Guided by Voices – Crystal Nuns Cathedral
Robert Pollard und Guided by Voices erleben seit der zweiten Reunion 2016 eine neue Hochphase. Crystal Nuns Cathedral – aka Studioalbum Nummer 35 – setzt insofern ein Ausrufezeichen: Ein paar hauseigene Instant-Lieblingssongs für das subjektive Best of springen einen diesmal schließlich förmlich an – gerade im Rahmen der Platte.
Eye City eröffnet hardrockig cool abgehangen und mit Streichern verziert, hat keine Eile, aber einen Fade Out mitten im wegflanierenden Höhepunkt – so hätte man sich zu Zeiten von Whatever People Say I Am I Am Not wohl den nichts mehr beweisen müssenden Albumcloser auf einer Platte des Spätwerkes der Arctic Monkeys vorstellen können. Re-Develop positioniert sich dagegen im gefühlten Acoustic-Windschatten von Led Zeppelin und fädelt die anachronistischen Hooks wie eklektisch ausgeborgte Déjà-vu-Versatzstücke der Rock-Geschichte aneinander, während Climbing a Ramp mit dringlich-zappelnder Hi-Hat und streicherindozierter Spannung zur Hymne tänzelt, um dann als fokussierter Indierock aufzumachen.

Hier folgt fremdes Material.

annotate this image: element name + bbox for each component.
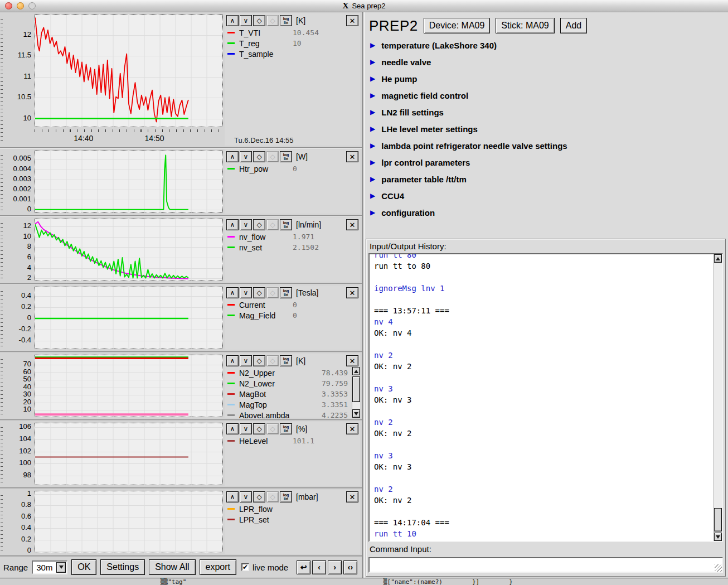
export-button[interactable]: export [200, 559, 236, 575]
scale-up-button[interactable]: ∧ [226, 219, 239, 230]
scale-down-button[interactable]: ∨ [240, 355, 252, 366]
close-plot-button[interactable]: ✕ [346, 491, 358, 502]
legend-entry[interactable]: Current0 [225, 299, 360, 310]
close-plot-button[interactable]: ✕ [346, 151, 358, 162]
scale-down-button[interactable]: ∨ [240, 287, 252, 298]
scale-up-button[interactable]: ∧ [226, 491, 239, 502]
live-mode-toggle[interactable]: ✔ live mode [241, 563, 288, 572]
close-plot-button[interactable]: ✕ [346, 287, 358, 298]
plot-area[interactable] [35, 491, 223, 553]
autoscale-disabled-button[interactable]: ◇ [266, 151, 279, 162]
autoscale-button[interactable]: ◇ [253, 151, 265, 162]
scroll-up-arrow-icon[interactable] [352, 367, 360, 375]
resize-grip-icon[interactable] [715, 564, 722, 572]
section-item[interactable]: ▶magnetic field control [365, 87, 728, 104]
autoscale-disabled-button[interactable]: ◇ [266, 491, 279, 502]
legend-entry[interactable]: T_reg10 [225, 38, 360, 49]
legend-entry[interactable]: MagBot3.3353 [225, 389, 360, 399]
legend-entry[interactable]: T_sample [225, 49, 360, 59]
autoscale-disabled-button[interactable]: ◇ [266, 219, 279, 230]
close-plot-button[interactable]: ✕ [346, 15, 358, 26]
time-nav-button[interactable]: ‹ [312, 560, 326, 574]
close-plot-button[interactable]: ✕ [346, 219, 358, 230]
scrollbar-thumb[interactable] [352, 376, 360, 402]
autoscale-disabled-button[interactable]: ◇ [266, 423, 279, 434]
section-item[interactable]: ▶lpr control parameters [365, 154, 728, 171]
legend-entry[interactable]: LPR_flow [225, 504, 360, 514]
autoscale-disabled-button[interactable]: ◇ [266, 15, 279, 26]
section-item[interactable]: ▶lambda point refrigerator needle valve … [365, 137, 728, 154]
plot-area[interactable] [35, 423, 223, 485]
device-button[interactable]: Device: MA09 [424, 18, 491, 33]
command-input[interactable] [370, 558, 722, 572]
scale-down-button[interactable]: ∨ [240, 423, 252, 434]
section-item[interactable]: ▶parameter table /tt/tm [365, 171, 728, 187]
section-item[interactable]: ▶He pump [365, 70, 728, 87]
scroll-down-arrow-icon[interactable] [714, 533, 722, 541]
scroll-up-arrow-icon[interactable] [714, 254, 722, 263]
plot-area[interactable] [35, 151, 223, 213]
scale-up-button[interactable]: ∧ [226, 423, 239, 434]
legend-entry[interactable]: N2_Lower79.759 [225, 378, 360, 389]
log-lin-button[interactable]: loglin [280, 151, 292, 162]
scroll-down-arrow-icon[interactable] [352, 409, 360, 418]
plot-area[interactable] [35, 355, 223, 417]
live-mode-checkbox[interactable]: ✔ [241, 563, 249, 571]
log-lin-button[interactable]: loglin [280, 219, 292, 230]
legend-entry[interactable]: Htr_pow0 [225, 163, 360, 174]
log-lin-button[interactable]: loglin [280, 287, 292, 298]
autoscale-disabled-button[interactable]: ◇ [266, 287, 279, 298]
legend-entry[interactable]: N2_Upper78.439 [225, 368, 360, 378]
range-select[interactable]: 30m [32, 560, 67, 574]
section-item[interactable]: ▶needle valve [365, 54, 728, 70]
autoscale-button[interactable]: ◇ [253, 355, 265, 366]
chevron-down-icon[interactable] [56, 562, 66, 573]
plot-area[interactable] [35, 287, 223, 349]
legend-entry[interactable]: T_VTI10.454 [225, 27, 360, 38]
section-item[interactable]: ▶LHe level meter settings [365, 120, 728, 137]
time-nav-button[interactable]: ‹› [343, 560, 357, 574]
log-lin-button[interactable]: loglin [280, 423, 292, 434]
log-lin-button[interactable]: loglin [280, 15, 292, 26]
section-item[interactable]: ▶LN2 fill settings [365, 104, 728, 120]
time-nav-button[interactable]: ↩ [297, 560, 310, 574]
autoscale-button[interactable]: ◇ [253, 491, 265, 502]
legend-entry[interactable]: Mag_Field0 [225, 310, 360, 321]
section-item[interactable]: ▶CCU4 [365, 187, 728, 204]
close-plot-button[interactable]: ✕ [346, 423, 358, 434]
plot-area[interactable] [35, 14, 223, 127]
titlebar[interactable]: XSea prep2 [0, 0, 728, 12]
time-nav-button[interactable]: › [328, 560, 342, 574]
add-button[interactable]: Add [560, 18, 587, 33]
legend-scrollbar[interactable] [352, 367, 360, 418]
scale-up-button[interactable]: ∧ [226, 151, 239, 162]
autoscale-disabled-button[interactable]: ◇ [266, 355, 279, 366]
stick-button[interactable]: Stick: MA09 [496, 18, 554, 33]
legend-entry[interactable]: nv_flow1.971 [225, 231, 360, 242]
legend-entry[interactable]: LPR_set [225, 514, 360, 525]
settings-button[interactable]: Settings [100, 559, 145, 575]
log-lin-button[interactable]: loglin [280, 491, 292, 502]
scale-down-button[interactable]: ∨ [240, 15, 252, 26]
log-lin-button[interactable]: loglin [280, 355, 292, 366]
scale-up-button[interactable]: ∧ [226, 287, 239, 298]
scale-down-button[interactable]: ∨ [240, 491, 252, 502]
close-plot-button[interactable]: ✕ [346, 355, 358, 366]
io-history-terminal[interactable]: run tt 80run tt to 80 ignoreMsg lnv 1 ==… [368, 253, 723, 542]
autoscale-button[interactable]: ◇ [253, 15, 265, 26]
scale-up-button[interactable]: ∧ [226, 355, 239, 366]
plot-area[interactable] [35, 219, 223, 281]
scale-down-button[interactable]: ∨ [240, 151, 252, 162]
scale-down-button[interactable]: ∨ [240, 219, 252, 230]
legend-entry[interactable]: HeLevel101.1 [225, 436, 360, 446]
legend-entry[interactable]: nv_set2.1502 [225, 242, 360, 253]
show-all-button[interactable]: Show All [149, 559, 195, 575]
terminal-scrollbar[interactable] [714, 254, 722, 541]
section-item[interactable]: ▶temperature (LakeShore 340) [365, 37, 728, 54]
section-item[interactable]: ▶configuration [365, 204, 728, 221]
scrollbar-thumb[interactable] [714, 508, 722, 531]
ok-button[interactable]: OK [71, 559, 96, 575]
autoscale-button[interactable]: ◇ [253, 219, 265, 230]
autoscale-button[interactable]: ◇ [253, 423, 265, 434]
legend-entry[interactable]: MagTop3.3351 [225, 399, 360, 410]
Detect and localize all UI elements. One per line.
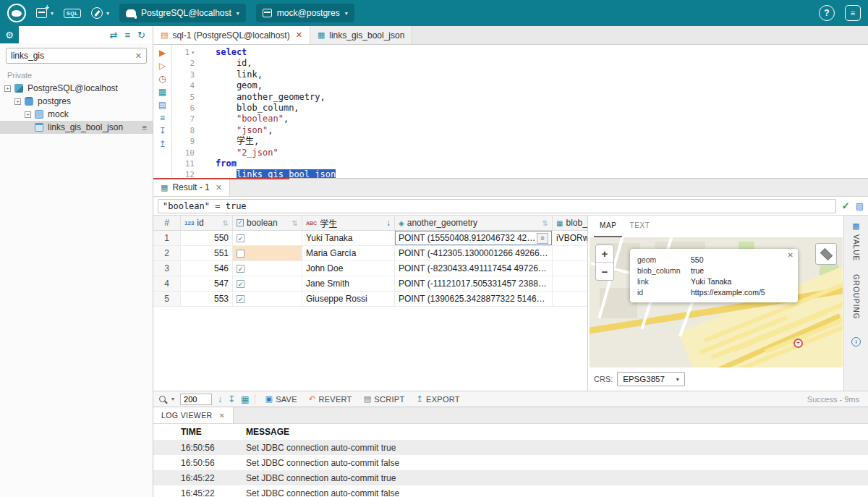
search-metadata-button[interactable]: ▾ <box>91 7 109 19</box>
info-icon[interactable]: i <box>851 337 861 347</box>
save-sql-icon[interactable]: ↥ <box>158 140 166 149</box>
expand-icon[interactable]: + <box>14 98 21 105</box>
cell-blob[interactable] <box>553 246 587 260</box>
cell-geometry[interactable]: POINT (1390625.3428877322 5146430.457427 <box>395 292 553 306</box>
sql-editor-button[interactable]: SQL <box>64 9 81 18</box>
fetch-size-input[interactable] <box>180 394 212 405</box>
column-label: another_geometry <box>407 218 477 228</box>
load-sql-icon[interactable]: ↧ <box>158 127 166 136</box>
close-icon[interactable]: ✕ <box>296 30 302 40</box>
cell-student[interactable]: Yuki Tanaka <box>302 231 395 245</box>
cell-geometry[interactable]: POINT (15550408.912046732 4257980.732≡ <box>395 231 553 245</box>
column-header-id[interactable]: 123id⇅ <box>181 216 233 230</box>
help-button[interactable]: ? <box>819 5 835 21</box>
cell-blob[interactable]: iVBORw0KGg <box>553 231 587 245</box>
cell-blob[interactable] <box>553 276 587 291</box>
map-view[interactable]: + + − ✕ geom550blob_columntruelinkYuki T… <box>590 237 843 368</box>
format-sql-icon[interactable]: ≡ <box>160 114 165 123</box>
crs-select[interactable]: EPSG3857 ▾ <box>617 372 685 386</box>
expand-icon[interactable]: + <box>4 85 11 92</box>
search-input[interactable] <box>11 51 135 61</box>
save-button[interactable]: ▣SAVE <box>261 394 300 404</box>
filter-menu-icon[interactable]: ▨ <box>856 201 864 211</box>
fold-icon[interactable]: ▾ <box>191 47 195 58</box>
sort-icon[interactable]: ⇅ <box>542 219 548 227</box>
column-header-geom[interactable]: ◈another_geometry⇅ <box>395 216 553 230</box>
settings-button[interactable]: ≡ <box>845 5 861 21</box>
revert-button[interactable]: ↶REVERT <box>305 394 356 404</box>
export-button[interactable]: ↥EXPORT <box>412 394 463 404</box>
tree-item-table[interactable]: links_gis_bool_json≡ <box>0 121 153 134</box>
zoom-out-button[interactable]: − <box>596 263 613 280</box>
cell-student[interactable]: Jane Smith <box>302 276 395 291</box>
tab-text[interactable]: TEXT <box>624 220 655 237</box>
cell-boolean[interactable]: ✓ <box>233 261 302 276</box>
cell-boolean[interactable]: ✓ <box>233 231 302 245</box>
explain-plan-icon[interactable]: ▦ <box>158 88 166 97</box>
close-icon[interactable]: ✕ <box>219 412 226 420</box>
tab-log-viewer[interactable]: LOG VIEWER ✕ <box>153 407 234 423</box>
filter-input[interactable] <box>158 199 836 213</box>
execute-query-icon[interactable]: ▶ <box>159 48 166 58</box>
edit-mode-icon[interactable]: ▦ <box>241 394 249 404</box>
popup-close-icon[interactable]: ✕ <box>788 251 793 259</box>
clear-search-icon[interactable]: ✕ <box>135 51 142 61</box>
execute-script-icon[interactable]: ▷ <box>159 61 166 71</box>
script-button[interactable]: ▤SCRIPT <box>360 394 409 404</box>
panel-tab-grouping[interactable]: GROUPING <box>852 274 860 319</box>
navigator-settings-button[interactable]: ⚙ <box>0 26 19 43</box>
sync-icon[interactable]: ⇄ <box>110 30 118 41</box>
database-selector[interactable]: mock@postgres ▾ <box>256 4 354 22</box>
cell-blob[interactable] <box>553 261 587 276</box>
cell-id[interactable]: 551 <box>181 246 233 260</box>
column-header-student[interactable]: ABC学生↓ <box>302 216 395 230</box>
column-header-blob[interactable]: ▦blob_colu <box>553 216 587 230</box>
collapse-all-icon[interactable]: ≡ <box>125 30 131 41</box>
refresh-icon[interactable]: ↻ <box>137 30 145 41</box>
panel-tab-value[interactable]: ▦VALUE <box>852 221 860 261</box>
cell-id[interactable]: 546 <box>181 261 233 276</box>
layers-button[interactable] <box>815 243 837 265</box>
cell-student[interactable]: John Doe <box>302 261 395 276</box>
cell-boolean[interactable]: ✓ <box>233 276 302 291</box>
cell-id[interactable]: 547 <box>181 276 233 291</box>
cell-geometry[interactable]: POINT (-412305.1300001266 4926696.669635… <box>395 246 553 260</box>
sort-icon[interactable]: ⇅ <box>292 219 298 227</box>
cell-student[interactable]: Maria García <box>302 246 395 260</box>
cell-boolean[interactable]: ✓ <box>233 292 302 306</box>
zoom-in-button[interactable]: + <box>596 245 613 263</box>
cell-id[interactable]: 550 <box>181 231 233 245</box>
sort-icon[interactable]: ⇅ <box>223 219 229 227</box>
apply-filter-icon[interactable]: ✓ <box>842 200 850 211</box>
cell-geometry[interactable]: POINT (-8230433.491117454 4972687.535733… <box>395 261 553 276</box>
cell-student[interactable]: Giuseppe Rossi <box>302 292 395 306</box>
tab-table-editor[interactable]: ▦ links_gis_bool_json <box>310 26 412 44</box>
fetch-next-page-icon[interactable]: ↓ <box>218 394 222 404</box>
tab-result-1[interactable]: ▦ Result - 1 ✕ <box>153 179 230 196</box>
item-menu-icon[interactable]: ≡ <box>142 123 147 132</box>
sql-doc-icon[interactable]: ▤ <box>158 101 166 110</box>
column-header-num[interactable]: # <box>153 216 181 230</box>
tab-sql-editor[interactable]: ▤ sql-1 (PostgreSQL@localhost) ✕ <box>153 26 310 44</box>
fetch-all-rows-icon[interactable]: ↧ <box>228 394 235 404</box>
tree-item-connection[interactable]: +PostgreSQL@localhost <box>0 82 153 95</box>
sort-desc-icon[interactable]: ↓ <box>386 218 391 228</box>
code-line: from <box>216 158 868 169</box>
sql-editor[interactable]: ▶ ▷ ◷ ▦ ▤ ≡ ↧ ↥ 1▾23456789101112 select … <box>153 45 868 178</box>
tree-item-database[interactable]: +postgres <box>0 95 153 108</box>
cell-id[interactable]: 553 <box>181 292 233 306</box>
column-header-bool[interactable]: ✓boolean⇅ <box>233 216 302 230</box>
cell-boolean[interactable] <box>233 246 302 260</box>
expand-icon[interactable]: + <box>25 111 31 118</box>
schedule-icon[interactable]: ◷ <box>158 75 166 84</box>
open-value-editor-button[interactable]: ≡ <box>537 233 548 244</box>
new-object-button[interactable]: ▾ <box>36 8 54 18</box>
tab-map[interactable]: MAP <box>594 220 622 237</box>
cell-blob[interactable] <box>553 292 587 306</box>
tree-item-schema[interactable]: +mock <box>0 108 153 121</box>
sql-code[interactable]: select id, link, geom, another_geometry,… <box>197 45 868 178</box>
search-rows-icon[interactable] <box>159 396 166 402</box>
connection-selector[interactable]: PostgreSQL@localhost ▾ <box>119 4 246 22</box>
cell-geometry[interactable]: POINT (-11121017.505331457 2388003.73183… <box>395 276 553 291</box>
close-icon[interactable]: ✕ <box>216 183 222 192</box>
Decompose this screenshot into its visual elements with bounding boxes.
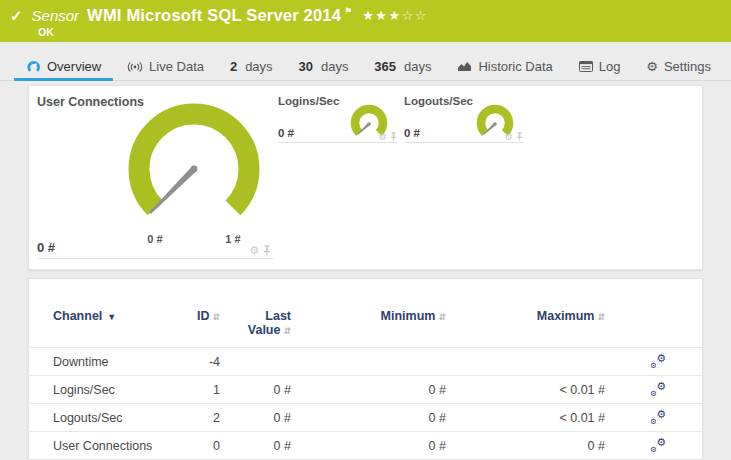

Excited Ones stampft und klatscht am anderen Ende asketisch shakend als straighter Ohrwurm, während Eyes of Your Doctor Dynamik und Tempo variiert, mal in Lauerstellung und dann am Gaspedal, und um dem Paket für Sekunden eine verschmitzte Countryrock- Outlaw-Schleife zu ziehen. Der Refrain im klavierbegleiteten Mad River Man klingt wie alter Bekannter, den man insgeheim schrecklich vermisst hat und das gelöst-harmonische Titelstück zeigt eine Aufbruchstimmung – als einzige skizzenhaft bleibende Komposition ins Nirgendwo, entlässt so allerdings vor allem mit der quälenden Frage, ob in einer auf Kohärenz ausgerichteten Pollard-Welt Opener und Closer nicht ihre Plätze tauschen hätten sollen.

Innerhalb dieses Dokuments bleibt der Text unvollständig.